▶ _EXERCISE INPUTS_:
◆ ◆ ◆ ◆ ◆

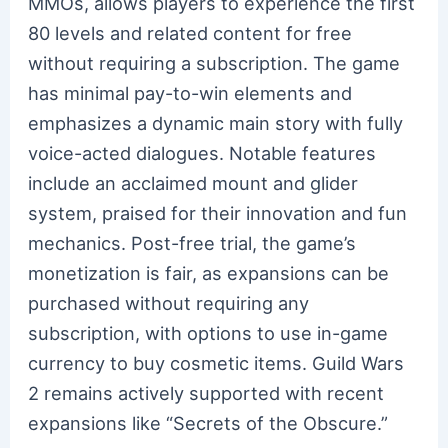
MMOs, allows players to experience the first
80 levels and related content for free
without requiring a subscription. The game
has minimal pay-to-win elements and
emphasizes a dynamic main story with fully
voice-acted dialogues. Notable features
include an acclaimed mount and glider
system, praised for their innovation and fun
mechanics. Post-free trial, the game’s
monetization is fair, as expansions can be
purchased without requiring any
subscription, with options to use in-game
currency to buy cosmetic items. Guild Wars
2 remains actively supported with recent
expansions like “Secrets of the Obscure.”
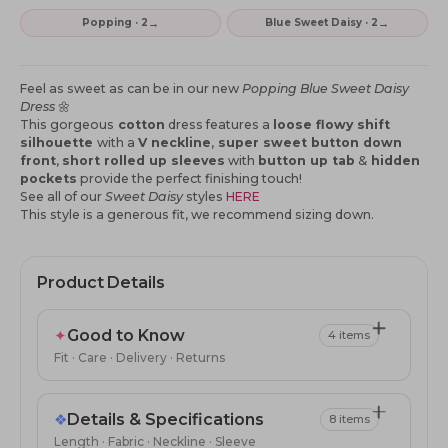
→
→
Popping · 2
Blue Sweet Daisy · 2
Feel as sweet as can be in our new
Popping Blue Sweet Daisy
Dress
🌼
This gorgeous
cotton
dress features a
loose flowy shift
silhouette
with a
V neckline
,
super sweet button down
front
,
short rolled up sleeves
with
button up tab
&
hidden
pockets
provide the perfect finishing touch!
See all of our
Sweet Daisy
styles
HERE
This style is a generous fit, we recommend sizing down.
Product Details
✦
Good to Know
4 items
Fit · Care · Delivery · Returns
❖
Details & Specifications
8 items
Length · Fabric · Neckline · Sleeve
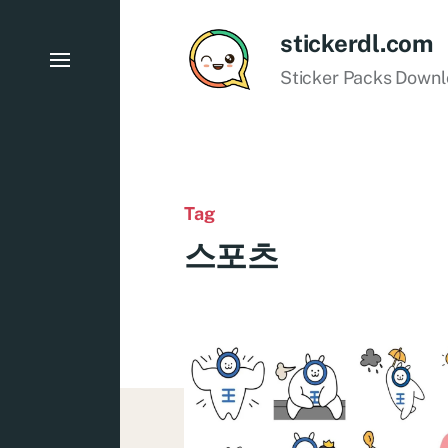
stickerdl.com
Sticker Packs Down
Tag
스포츠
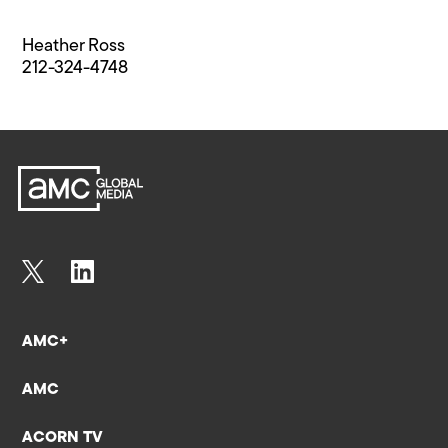
Heather Ross
212-324-4748
AMC+
AMC
ACORN TV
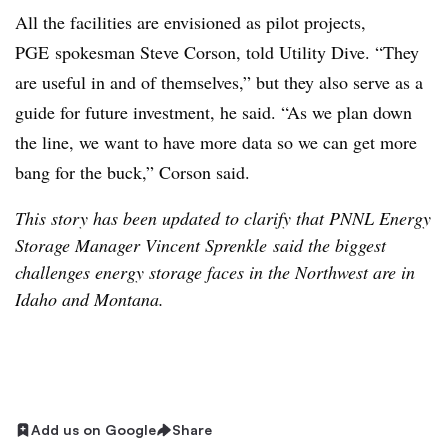
All the facilities are envisioned as pilot projects,
PGE spokesman Steve Corson, told Utility Dive. “They
are useful in and of themselves,” but they also serve as a
guide for future investment, he said. “As we plan down
the line, we want to have more data so we can get more
bang for the buck,” Corson said.
This story has been updated to clarify that PNNL Energy
Storage Manager Vincent Sprenkle said the biggest
challenges energy storage faces in the Northwest are in
Idaho and Montana.
Add us on Google
Share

◆ ◆ ◆ ◆ ◆

Which lines above hold the string "said"? Please copy all of them.

▶ _ANSWER SECTION_:
guide for future investment, he said. “As we plan down
bang for the buck,” Corson said.
Storage Manager Vincent Sprenkle said the biggest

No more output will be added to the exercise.